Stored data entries
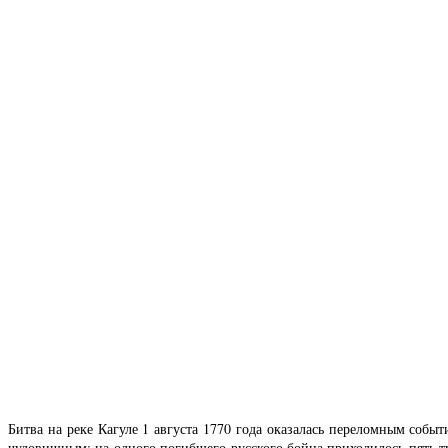
Битва на реке Кагуле 1 августа 1770 года оказалась переломным соб
чудовищным: на одного погибшего русского бойца приходилось пять 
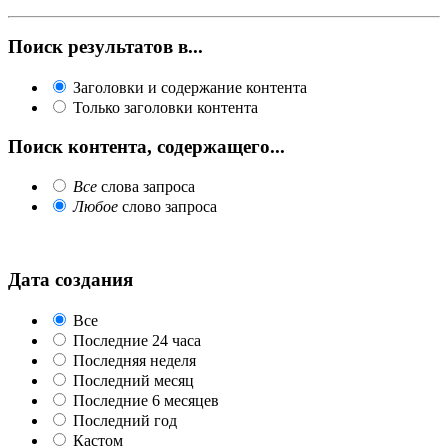
Поиск результатов в...
Заголовки и содержание контента
Только заголовки контента
Поиск контента, содержащего...
Все
слова запроса
Любое
слово запроса
Дата создания
Все
Последние 24 часа
Последняя неделя
Последний месяц
Последние 6 месяцев
Последний год
Кастом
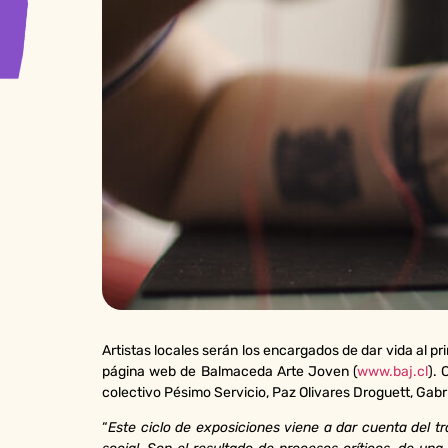
Artistas locales serán los encargados de dar vida al p
página web de Balmaceda Arte Joven (
www.baj.cl
). 
colectivo Pésimo Servicio, Paz Olivares Droguett, Gabri
“
Este ciclo de exposiciones viene a dar cuenta del t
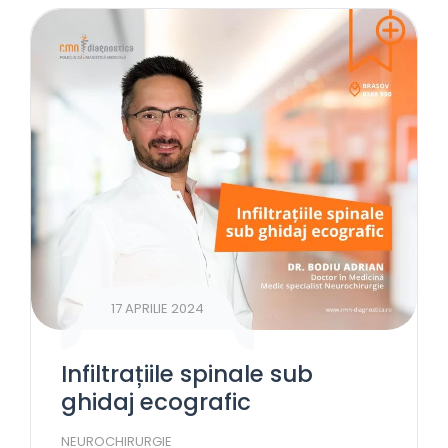
17 APRILIE 2024
Infiltrațiile spinale sub
ghidaj ecografic
NEUROCHIRURGIE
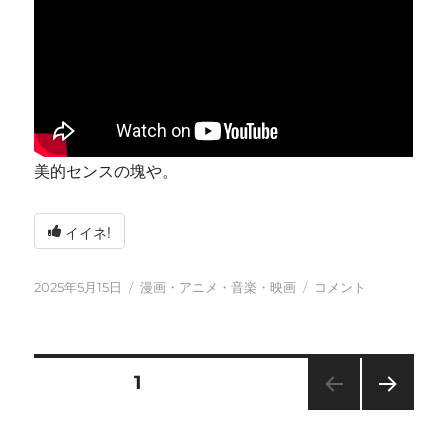
美的センスの塊や。
イイネ!
投
カ
今
2025年5月15日
漫画・アニメ・音楽・映画
コメント
稿
テ
日
日:
ゴ
も
リ
元
ー
気
投
固定ページ
1
に
に
次の
稿
ペー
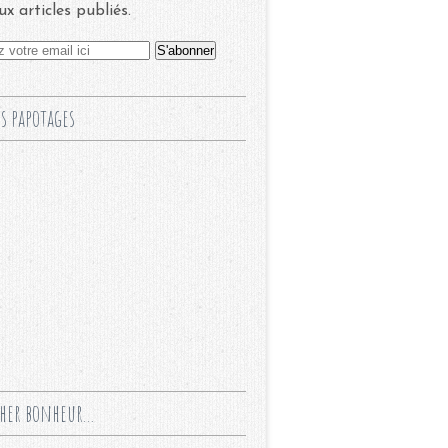
x articles publiés.
s papotages
cher bonheur...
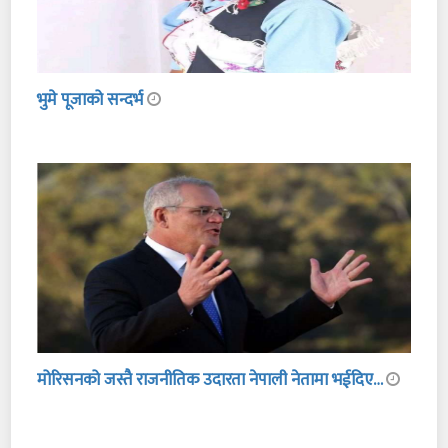
भुमे पूजाको सन्दर्भ
मोरिसनको जस्तै राजनीतिक उदारता नेपाली नेतामा भईदिए…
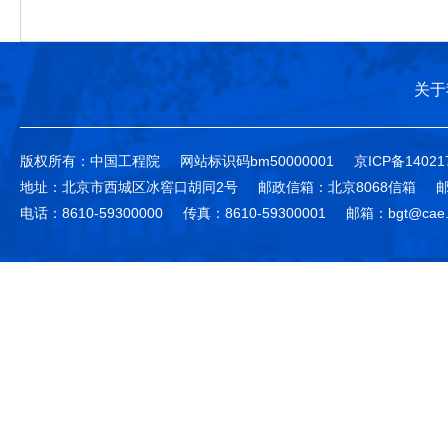
关于
版权所有：中国工程院
网站标识码bm50000001
京ICP备14021
地址：北京市西城区冰窖口胡同2号
邮政信箱：北京8068信箱
邮
电话：8610-59300000
传真：8610-59300001
邮箱：bgt@cae.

▶ **Your task**
Output each record above exactly as written. Skip any pictures.

▶ **Your solution**
Битва на реке Кагуле 1 августа 1770 года оказалась переломным соб
чудовищным: на одного погибшего русского бойца приходилось пять 
Поиск результатов в...
Заголовки и содержание контента
Только заголовки контента
Поиск контента, содержащего...
Все
слова запроса
Любое
слово запроса
Дата создания
Все
Последние 24 часа
Последняя неделя
Последний месяц
Последние 6 месяцев
Последний год
Кастом
Artistas locales serán los encargados de dar vida al p
página web de Balmaceda Arte Joven (
www.baj.cl
). 
colectivo Pésimo Servicio, Paz Olivares Droguett, Gabri
“
Este ciclo de exposiciones viene a dar cuenta del t
17 APRILIE 2024
Infiltrațiile spinale sub
ghidaj ecografic
NEUROCHIRURGIE
美的センスの塊や。
イイネ!
投
カ
今
2025年5月15日
漫画・アニメ・音楽・映画
コメント
稿
テ
日
日:
ゴ
も
リ
元
ー
気
投
固定ページ
1
に
に
次の
稿
ペー
x articles publiés.
s papotages
cher bonheur...
भुमे पूजाको सन्दर्भ
मोरिसनको जस्तै राजनीतिक उदारता नेपाली नेतामा भईदिए…
关于
版权所有：中国工程院
网站标识码bm50000001
京ICP备14021
地址：北京市西城区冰窖口胡同2号
邮政信箱：北京8068信箱
邮
电话：8610-59300000
传真：8610-59300001
邮箱：bgt@cae.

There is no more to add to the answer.